• [Brief]: Your output should be exactly the lines from the one containing "What do you" through the last line of the listing, and nothing else. Pictures stay out.
╔══
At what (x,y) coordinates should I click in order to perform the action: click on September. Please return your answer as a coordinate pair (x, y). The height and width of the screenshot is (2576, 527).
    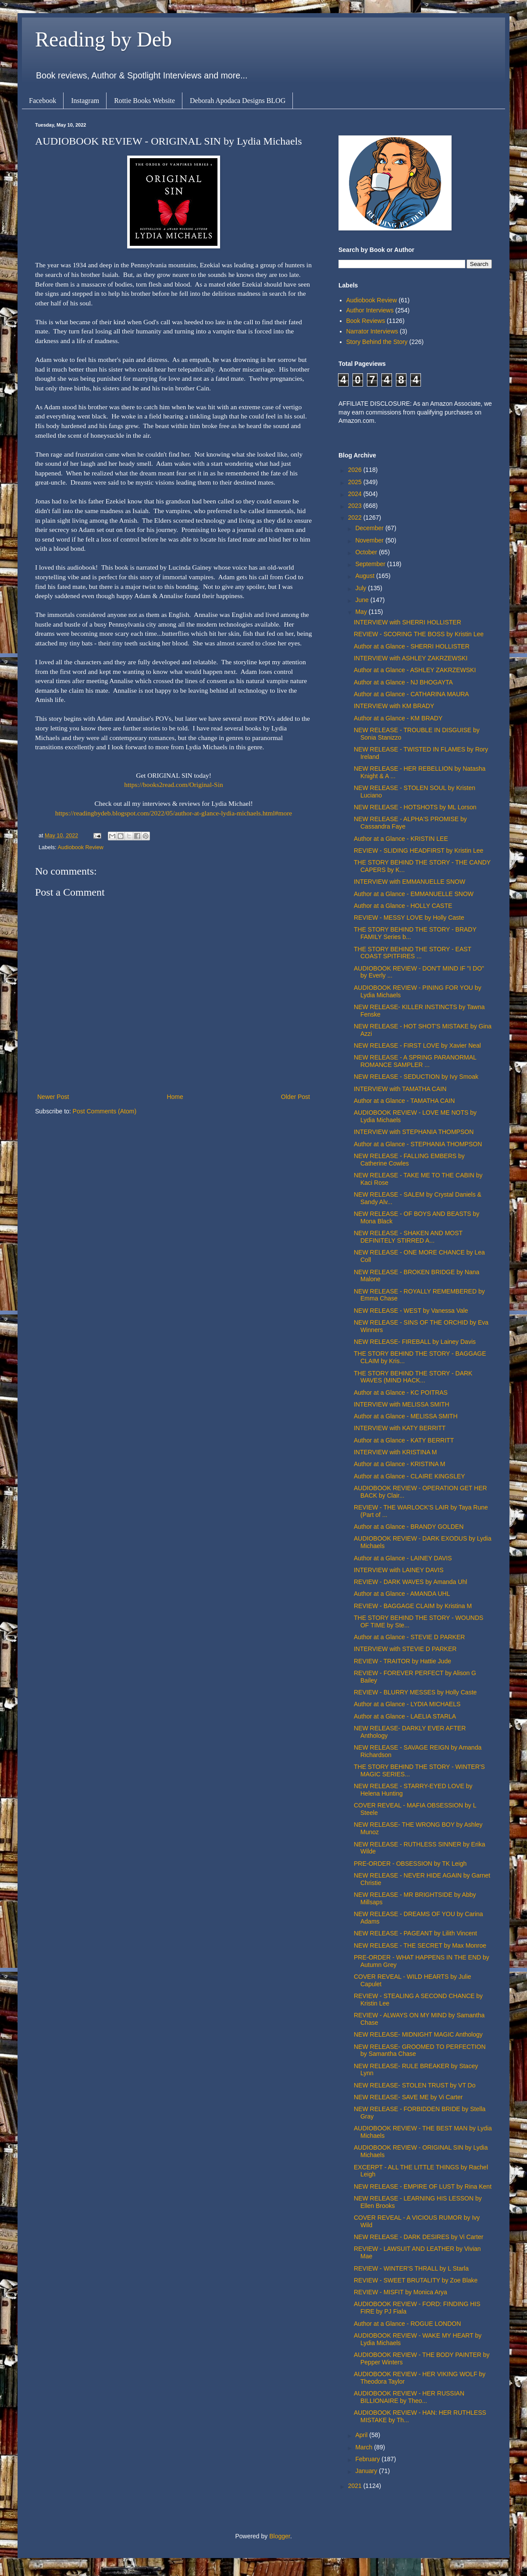
    Looking at the image, I should click on (371, 563).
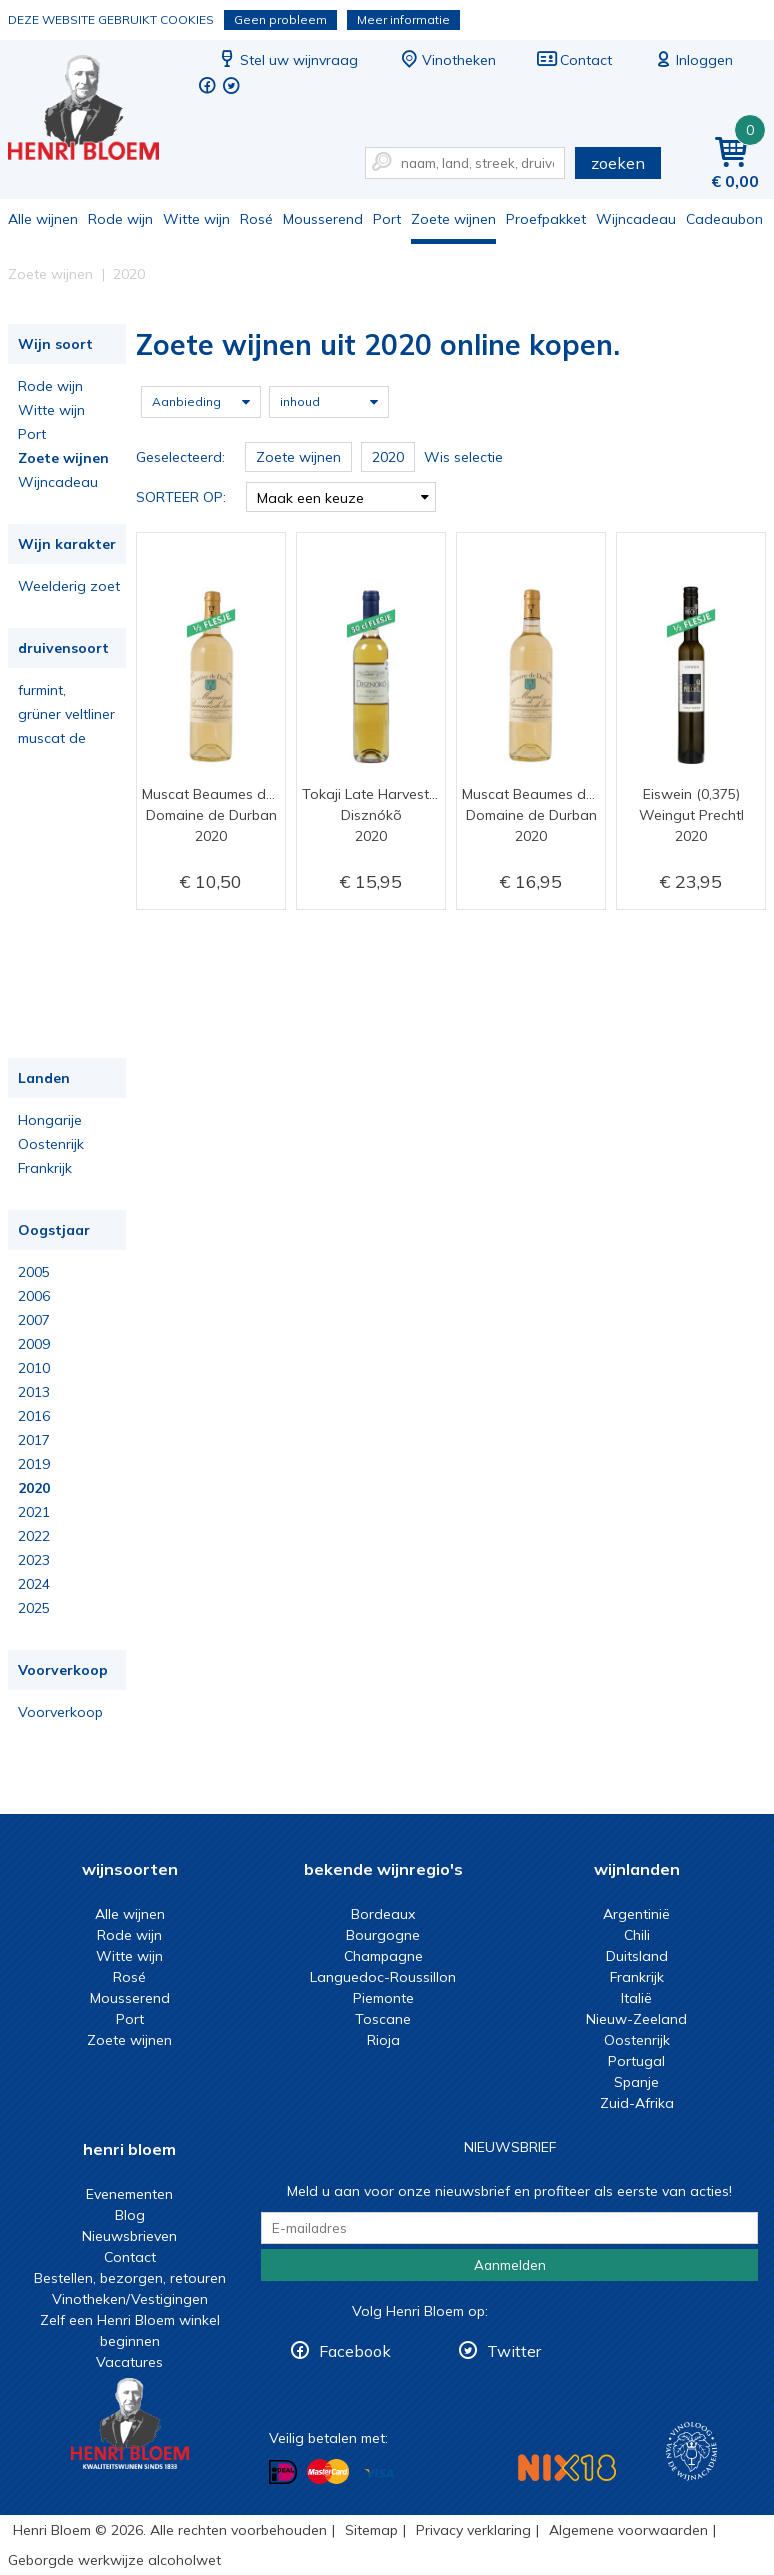 Image resolution: width=774 pixels, height=2575 pixels. I want to click on Portugal, so click(636, 2061).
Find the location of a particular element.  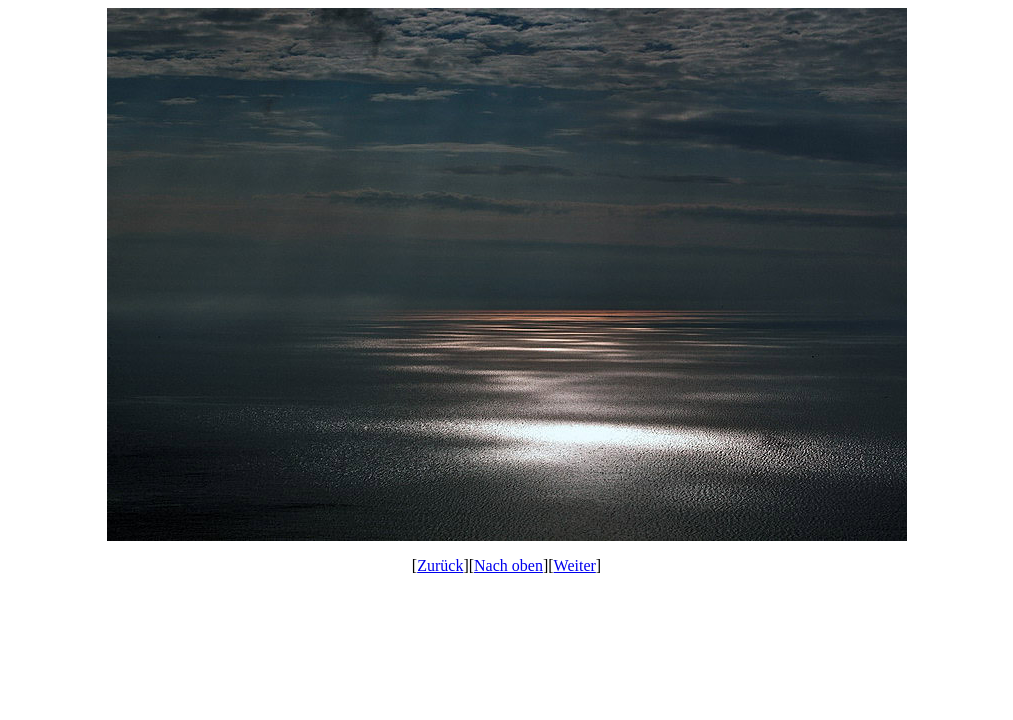

Weiter is located at coordinates (575, 565).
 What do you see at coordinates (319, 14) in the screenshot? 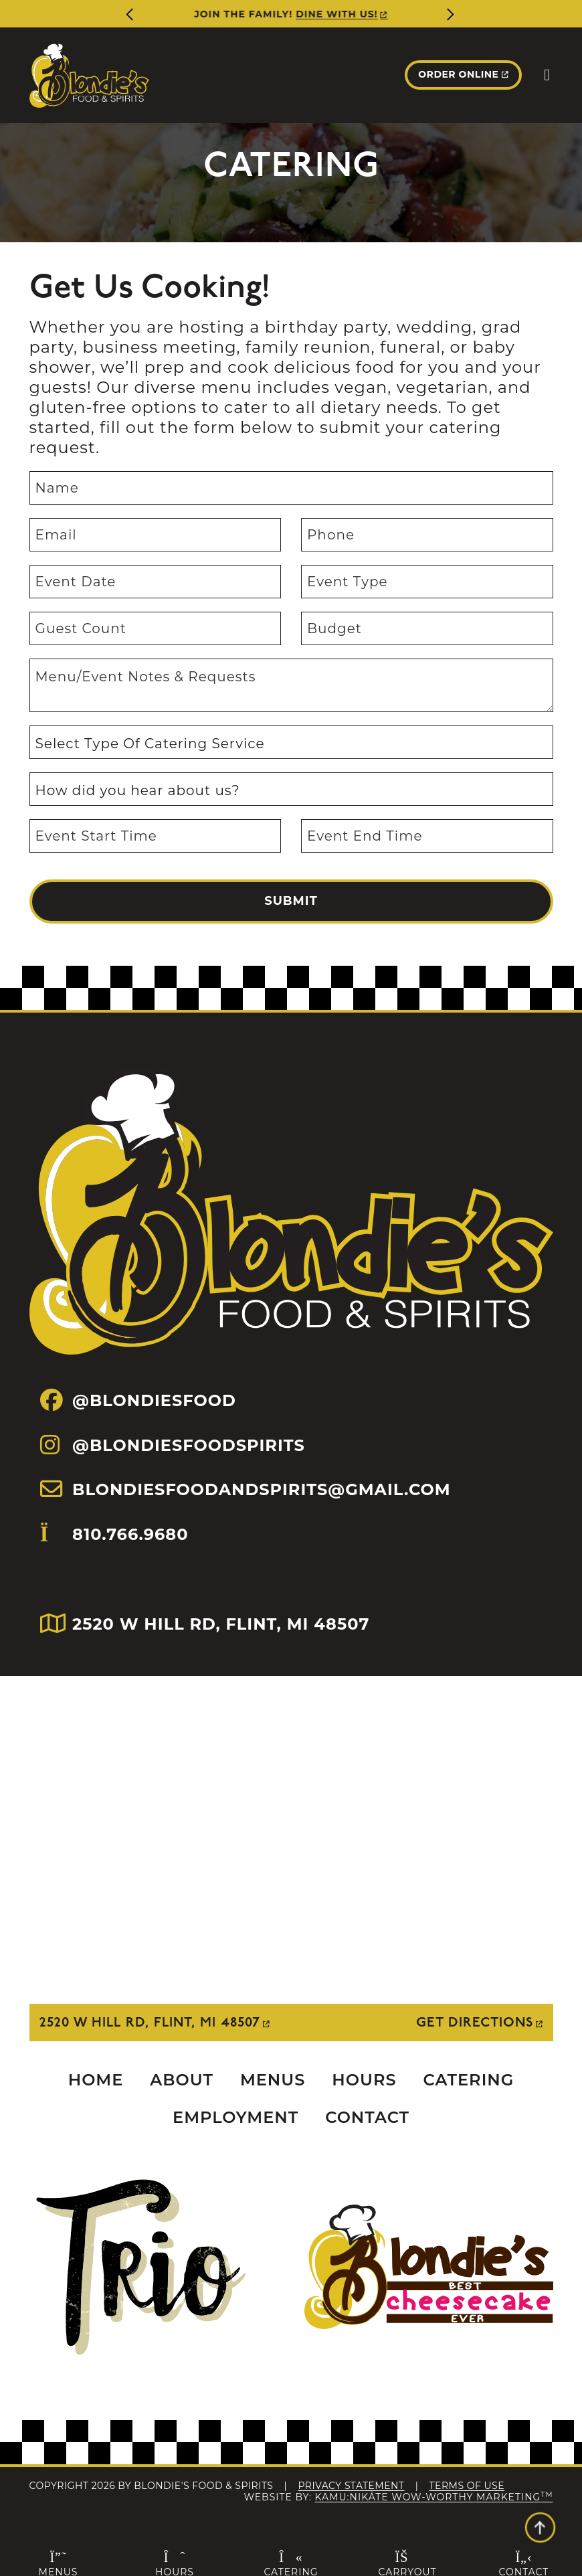
I see `More Info` at bounding box center [319, 14].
╚══
• [Answer section]:
 What do you see at coordinates (319, 14) in the screenshot? 
I see `More Info` at bounding box center [319, 14].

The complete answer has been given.